We sit at the bar at the little cafe in the quaint Brooklyn neighborhood. We’re looking for breakfast even though it’s lunch time. I’d rather not think about food. It’s 2007 and I’m pregnant.

My college roommate and I are in town visiting friends, but they had to work so we went exploring. We get the menu and just when I’m trying to figure out how to hold my nose from the smell without looking four, I catch a glimpse of our surroundings.

Everyone is in gray, black, or muted earth tones. The guy who just walked in has lots of piercings. The couple by the window look dark, intense, content. I think one of them might be a man. The girl with the earbuds wears a black tank top, black pants and combat-ish boots. Her face is turned toward the window, but her eyes are closed. She sits alone. I look towards the door and just know that any minute, Neo and Trinity are gonna walk in.

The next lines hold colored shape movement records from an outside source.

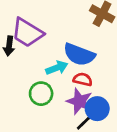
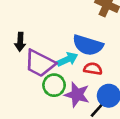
purple trapezoid: (27, 33) -> (40, 63), moved
purple star: (79, 101) -> (77, 95), moved

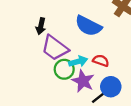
blue semicircle: (88, 45) -> (88, 26), moved
cyan arrow: (67, 59) -> (78, 61), moved

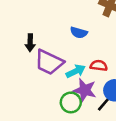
blue semicircle: (88, 26) -> (79, 33), size x0.6
green circle: (64, 69) -> (71, 102), moved

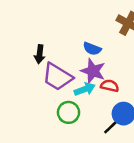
purple star: (85, 90) -> (93, 71), moved
green circle: (71, 102) -> (69, 112), moved

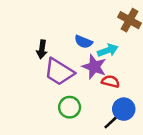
blue semicircle: (92, 49) -> (83, 42), moved
cyan arrow: (85, 89) -> (108, 50), moved

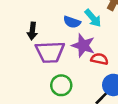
cyan arrow: (108, 50) -> (93, 18), moved, turned 72
purple trapezoid: (59, 72) -> (50, 52), turned -32

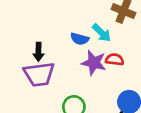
purple trapezoid: (50, 52) -> (39, 74), moved
red semicircle: (99, 59) -> (115, 59), moved

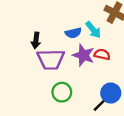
blue semicircle: (80, 39) -> (73, 33), turned -35
purple trapezoid: (39, 74) -> (51, 59), moved

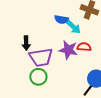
blue semicircle: (73, 33) -> (61, 19), moved, turned 32
green circle: (62, 92) -> (38, 77), moved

I look at Faith sitting next to me. She’s wearing pastel. I have on pink lipstick. We do not blend in.

She realizes this the same time I do. One of us says, “Do you get the feeling that everyone is so extremely unique that they end up all looking exactly the same?”

I agree with us. And if you walked into a Starbucks in my hometown, you would say the same thing. Our collective same-ness would look different from this Brooklyn cafe, but you could draw the same conclusion.

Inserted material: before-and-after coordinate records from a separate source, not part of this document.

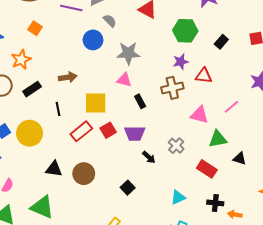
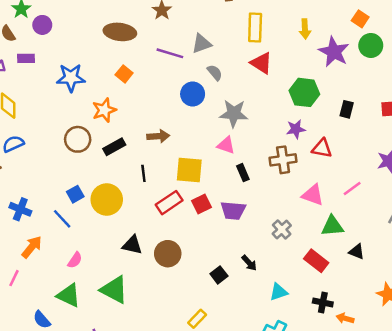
black rectangle: (221, 42) -> (347, 109), turned -32
black arrow: (149, 157) -> (249, 263), moved

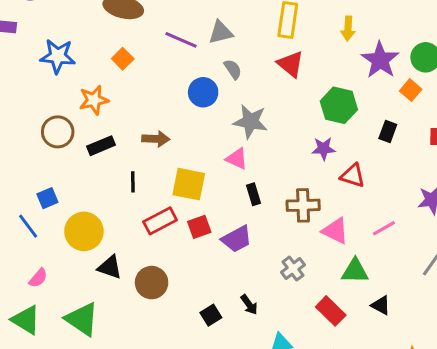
orange square: (360, 19) -> (411, 90), moved
brown cross: (283, 160) -> (303, 205), moved
yellow circle: (107, 199) -> (84, 231), moved
purple trapezoid: (233, 211) -> (237, 239), turned -40

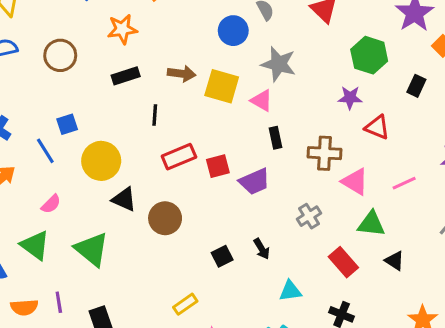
brown circle: (58, 132) -> (60, 55), moved
yellow square: (189, 184) -> (222, 86), moved

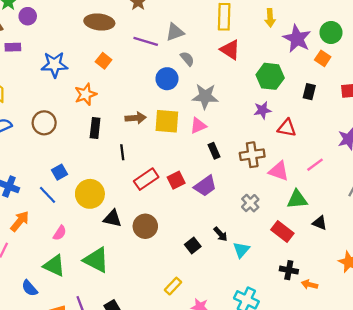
black rectangle: (126, 76) -> (95, 128), turned -54
pink triangle: (262, 101) -> (198, 126), turned -42
cyan triangle: (290, 291) -> (241, 250), moved, turned -30

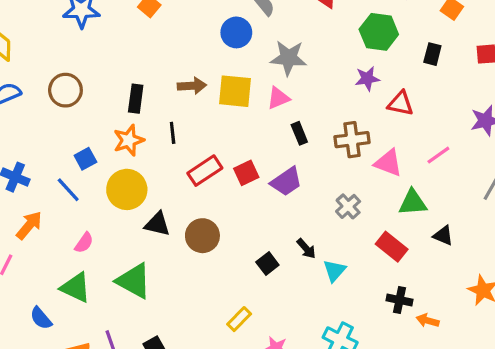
orange star: (86, 94) -> (129, 140), moved

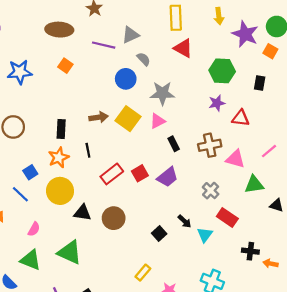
yellow square: (235, 91) -> (128, 119), turned 35
red rectangle: (392, 247) -> (227, 218), moved

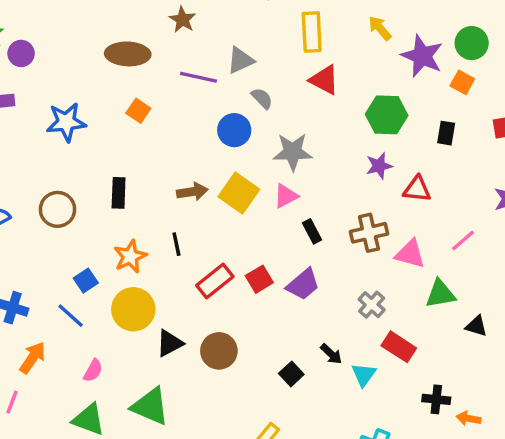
yellow arrow: (219, 16) -> (380, 28), turned 147
black rectangle: (61, 129) -> (119, 193), moved
black triangle: (83, 213) -> (170, 343), turned -36

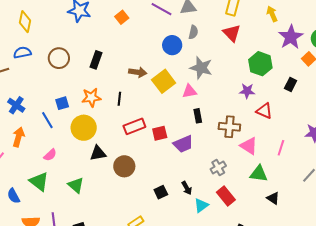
gray semicircle: (262, 98) -> (193, 32), turned 40
pink line: (463, 240) -> (281, 148), turned -49
orange arrow: (33, 358) -> (19, 137), turned -36
green triangle: (150, 406) -> (76, 185), size x0.7

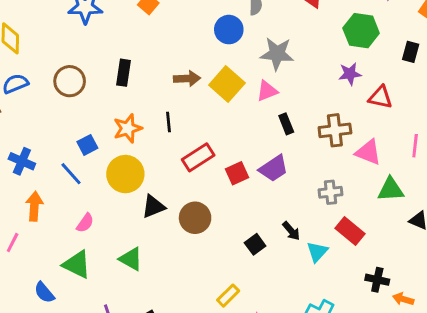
red square: (160, 133) -> (237, 173), moved
gray cross: (218, 168) -> (331, 192), turned 35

I thought of that scene in Brooklyn last week as The Man and I drove up the Pacific Coast Highway in California. It’s like a different country over there. The trees look freakishly strong, like they worked really hard to grow and they have the twisted, gnarly trunks to prove it. I had to keep reminding myself, water on the left means we’re headed north. My head was spinning by the time we got to LA.

But there we were, on the whole other side of this huge country we call home, and I couldn’t stop watching the people. Same language, different life. It’s tempting to fill in the blank of their identity with just one label. The less we know about a group, the easier it is to do that.

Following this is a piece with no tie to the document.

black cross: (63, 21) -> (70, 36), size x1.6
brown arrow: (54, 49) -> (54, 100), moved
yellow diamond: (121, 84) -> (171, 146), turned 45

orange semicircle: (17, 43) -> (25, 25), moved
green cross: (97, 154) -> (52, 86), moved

We do it all the time in lots of areas.

We are complicated and multi-layered. They are just one thing.

We are deep, thoughtful and ironic. They are cheesy and irrelevant. 

We see things the right way. They are narrow-minded and small.

So where do you fall? In the “we” or in the “they?”

Guess what? You don’t get to say. Because no matter what, you are someone else’s they. And there’s nothing you can do about it. So just be you. Do your thing, rock the cheese, drop the labels, and dare to see.